[Stored data entries]
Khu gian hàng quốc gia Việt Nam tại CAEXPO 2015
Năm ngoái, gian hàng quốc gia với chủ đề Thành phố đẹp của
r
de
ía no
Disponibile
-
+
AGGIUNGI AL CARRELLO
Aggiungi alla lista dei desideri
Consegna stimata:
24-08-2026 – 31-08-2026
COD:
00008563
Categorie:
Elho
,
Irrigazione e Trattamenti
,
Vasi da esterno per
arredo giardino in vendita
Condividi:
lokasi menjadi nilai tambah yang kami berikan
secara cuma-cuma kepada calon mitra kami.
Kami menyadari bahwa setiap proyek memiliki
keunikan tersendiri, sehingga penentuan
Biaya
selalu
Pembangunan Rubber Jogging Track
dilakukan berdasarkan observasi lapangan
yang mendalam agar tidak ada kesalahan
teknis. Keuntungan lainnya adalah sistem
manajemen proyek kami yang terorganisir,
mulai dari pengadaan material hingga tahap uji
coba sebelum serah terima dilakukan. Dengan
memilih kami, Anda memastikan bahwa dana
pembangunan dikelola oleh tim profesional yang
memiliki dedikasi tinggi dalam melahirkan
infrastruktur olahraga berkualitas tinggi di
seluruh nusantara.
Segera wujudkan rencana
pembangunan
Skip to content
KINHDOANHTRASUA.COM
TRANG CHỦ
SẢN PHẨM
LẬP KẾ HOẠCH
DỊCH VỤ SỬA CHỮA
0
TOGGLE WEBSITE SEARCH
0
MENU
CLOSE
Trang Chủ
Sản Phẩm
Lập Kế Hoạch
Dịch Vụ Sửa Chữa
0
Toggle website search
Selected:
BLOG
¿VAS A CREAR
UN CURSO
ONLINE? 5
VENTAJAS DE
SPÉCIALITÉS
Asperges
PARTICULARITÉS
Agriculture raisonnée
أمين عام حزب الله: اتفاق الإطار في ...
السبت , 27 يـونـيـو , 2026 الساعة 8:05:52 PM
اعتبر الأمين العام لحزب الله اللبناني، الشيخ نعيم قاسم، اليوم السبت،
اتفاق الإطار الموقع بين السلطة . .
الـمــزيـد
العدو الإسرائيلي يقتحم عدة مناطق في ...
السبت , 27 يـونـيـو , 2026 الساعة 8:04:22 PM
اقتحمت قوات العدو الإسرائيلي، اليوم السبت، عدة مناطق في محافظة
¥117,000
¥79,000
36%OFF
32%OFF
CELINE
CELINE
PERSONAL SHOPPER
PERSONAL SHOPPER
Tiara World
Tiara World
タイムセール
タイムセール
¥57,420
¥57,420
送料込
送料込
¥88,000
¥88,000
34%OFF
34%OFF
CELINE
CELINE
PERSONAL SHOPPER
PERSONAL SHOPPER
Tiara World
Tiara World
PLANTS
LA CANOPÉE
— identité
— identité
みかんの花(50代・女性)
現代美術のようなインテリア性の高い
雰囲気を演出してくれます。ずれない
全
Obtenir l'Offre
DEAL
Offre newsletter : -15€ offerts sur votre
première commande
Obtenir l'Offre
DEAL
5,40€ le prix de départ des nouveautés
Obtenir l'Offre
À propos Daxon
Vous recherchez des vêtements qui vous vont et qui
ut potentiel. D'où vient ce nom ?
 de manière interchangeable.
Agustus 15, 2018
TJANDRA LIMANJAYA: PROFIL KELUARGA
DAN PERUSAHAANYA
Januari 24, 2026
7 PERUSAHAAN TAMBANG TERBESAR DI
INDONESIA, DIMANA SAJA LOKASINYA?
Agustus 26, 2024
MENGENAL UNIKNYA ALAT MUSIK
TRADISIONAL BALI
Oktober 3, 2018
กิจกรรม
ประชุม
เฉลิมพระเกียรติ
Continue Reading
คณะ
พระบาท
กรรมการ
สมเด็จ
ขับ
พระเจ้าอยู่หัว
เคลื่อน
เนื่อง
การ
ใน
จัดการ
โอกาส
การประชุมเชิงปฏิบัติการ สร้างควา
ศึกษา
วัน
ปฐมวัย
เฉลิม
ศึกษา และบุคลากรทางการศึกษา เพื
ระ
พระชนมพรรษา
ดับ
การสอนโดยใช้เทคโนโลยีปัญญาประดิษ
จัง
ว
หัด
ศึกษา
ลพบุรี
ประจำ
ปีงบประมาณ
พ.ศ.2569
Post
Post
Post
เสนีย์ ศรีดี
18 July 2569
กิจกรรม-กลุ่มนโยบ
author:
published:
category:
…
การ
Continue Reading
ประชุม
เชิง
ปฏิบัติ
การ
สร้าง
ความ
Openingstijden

*Exercise*
Say only how many lines above contain "يـونـيـو", with no other words.

*Worked solution*
2